A course designed to help women understand how to get more for their dollars will be offered through Lincoln County Cooperative Extension in October. Women of all ages and bank accounts are invited to sign up, no matter how much or little is known about finances, Extension Agent for Family and Consumer Sciences Leigh Guth told the Times-News on Monday.
Guth will lead a five-class series — Money Talk- A Financial Guide for Women — a course she hopes will help women out there just like her before she became informed, who may not know much about their finances. Making women more confident about asking questions about money is one of her goals next month, breaking the taboo that it is improper for females to talk about money, she said.
Participants will learn how to do more with what they have, the extension agent hopes, whether it’s a lot of money or a little. The attending woman will learn definitions of financial terms and will become more informed on related topics, such as the stock market and what is done with it, budgeting, what to insure and why insurance is important.
“Some women may not come (to the class) because they think that others will think the woman made bad choices or are on the verge of bankruptcy, when that really isn’t the case,” Guth said. “You’re not just going to a class, you’re leaving with specific knowledge that can help you.”
Guth has been running the local class for the last two years, during which she has seen participants from every age group, including mother-daughter teams and women who want to be informed before making decisions in the near future. Guth remembers a participant who was having a meeting with a human resources representative from her work to talk about 401K options and other benefits that she was unsure of.

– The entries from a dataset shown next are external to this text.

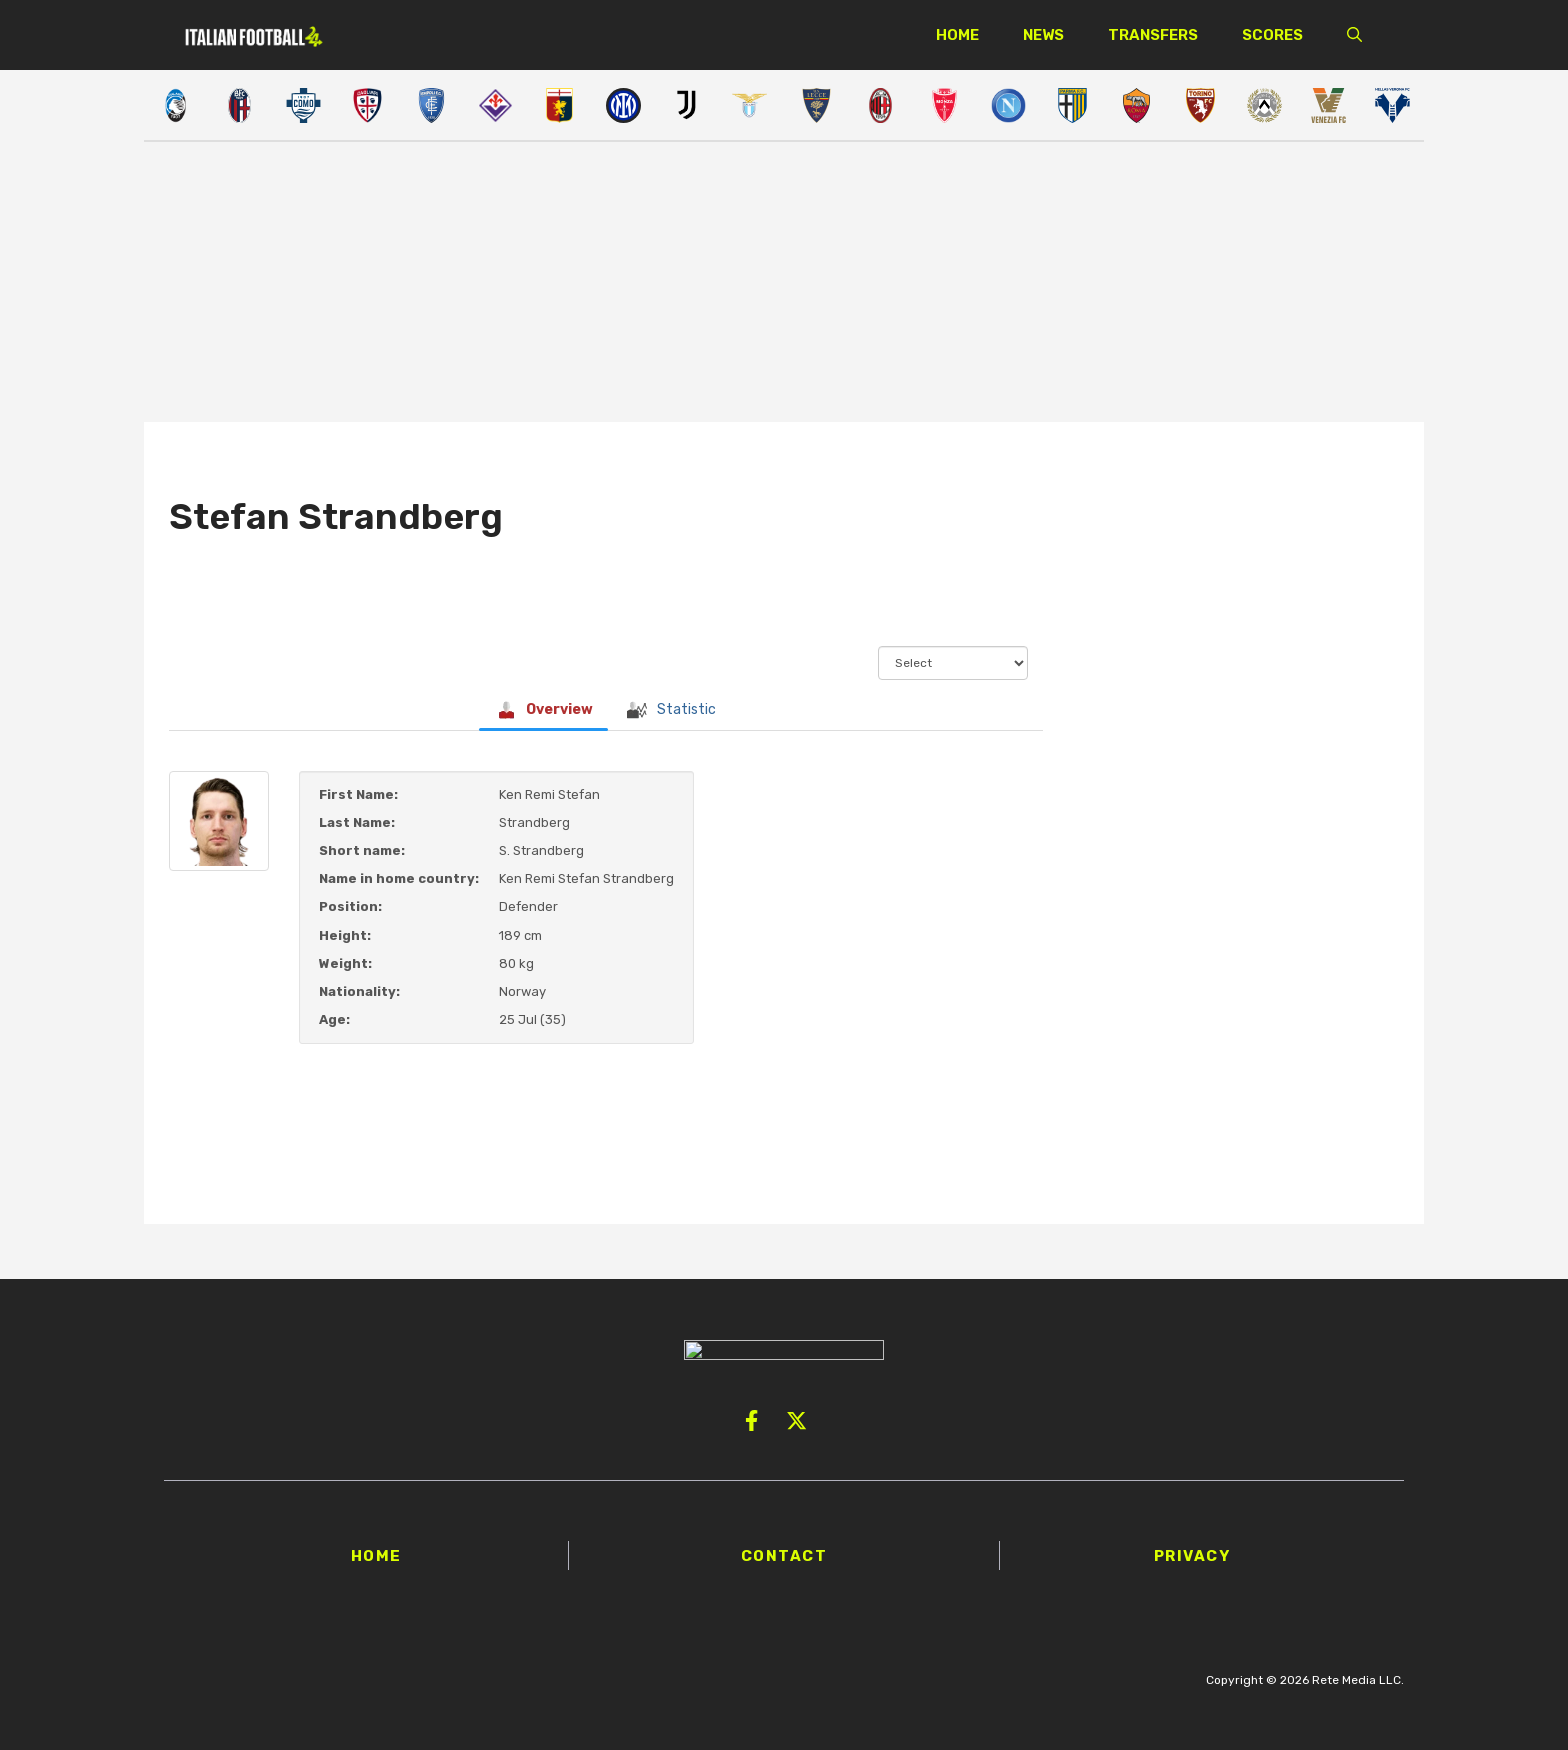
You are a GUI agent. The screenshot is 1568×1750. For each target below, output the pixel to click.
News (1043, 35)
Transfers (1153, 35)
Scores (1272, 35)
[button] (1354, 35)
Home (957, 35)
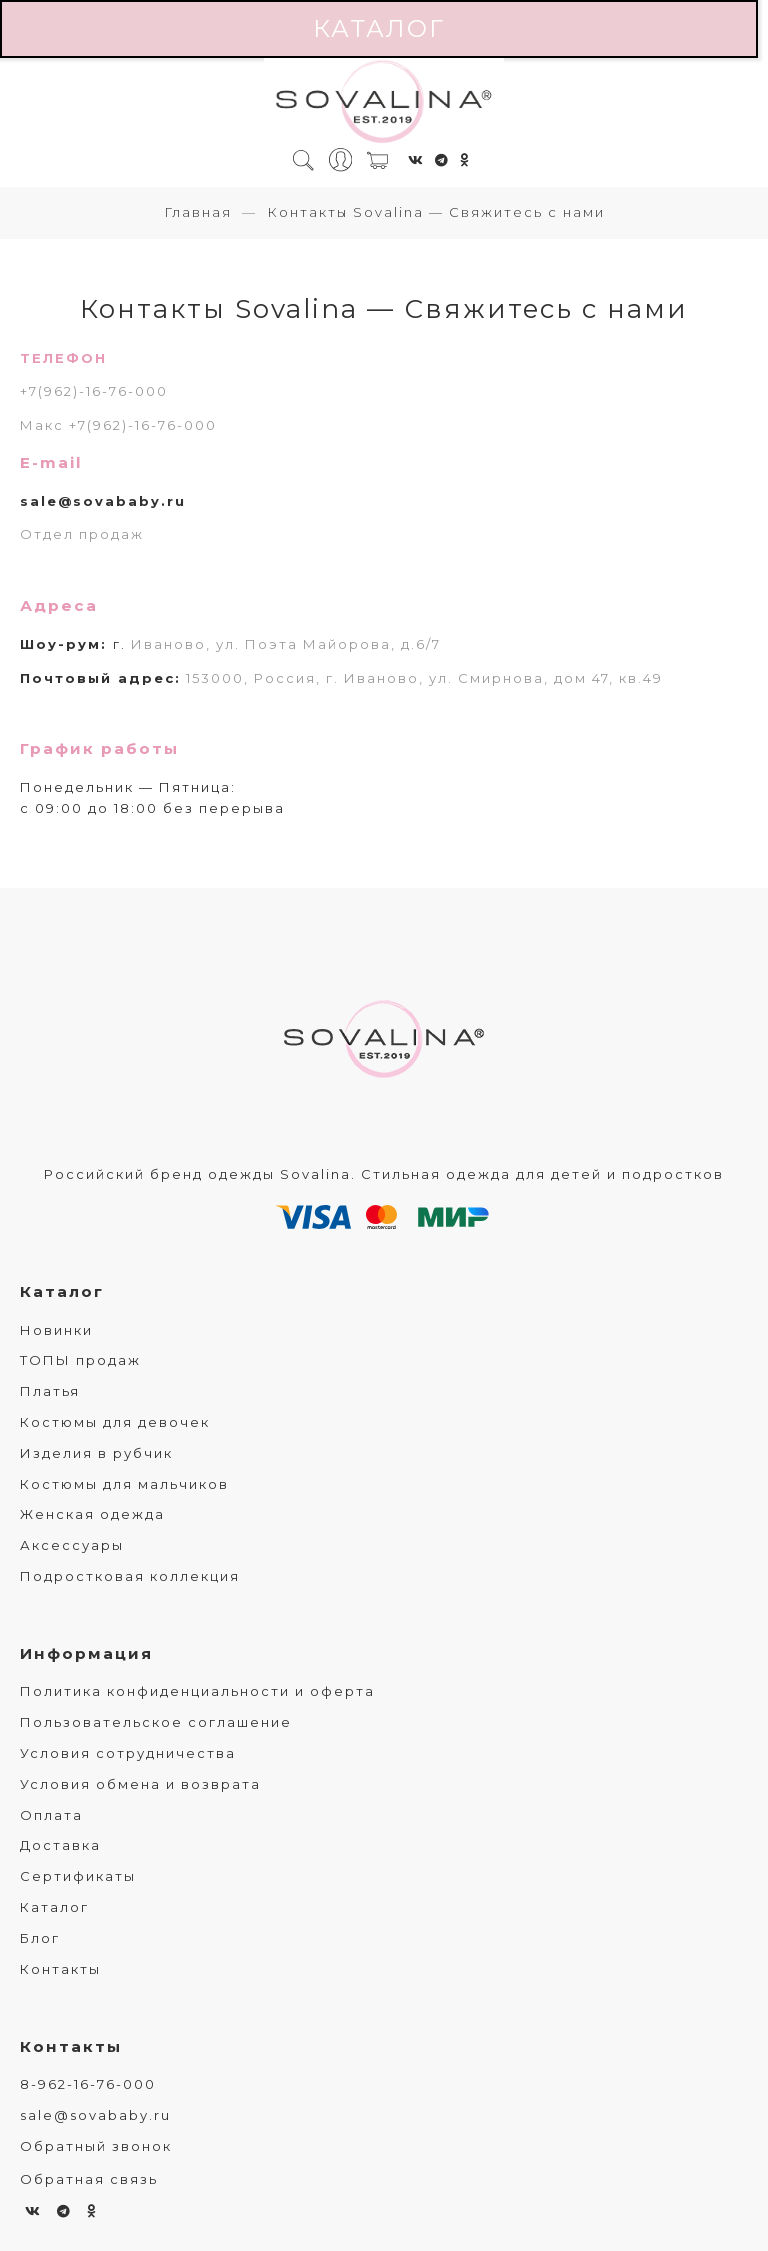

After taking the course, she felt ready to tackle those types of situations, Guth explained.
This is the second year the local Cooperative Extension branch will offer this type of event — a class Guth decided she wanted to teach after realizing if she had questions and was confused about certain financial situations, other women probably were, too. The topic seemed relevant and important to her as she found research that supported the claim that the majority of women (85 to 90 percent) will be responsible for having to make their own financial decisions at some point in their lives.
A guidebook is included that was created by women for women, Guth said, and is part of the $33 cost of the course. Those interested must register by Friday by calling (704)736-8461 or email firstname.lastname@example.org.
Classes will be at the Citizen’s Center in Lincolnton from 2 to 5 p.m., Tuesdays, from Oct. 2 to Oct. 30. The program will also be offered from 2 to 5 p.m., on Wednesdays, Oct. 3 to Oct. 31 at the Shanklin Library in Denver.
If nothing else, come because smart women are just fun, Guth said.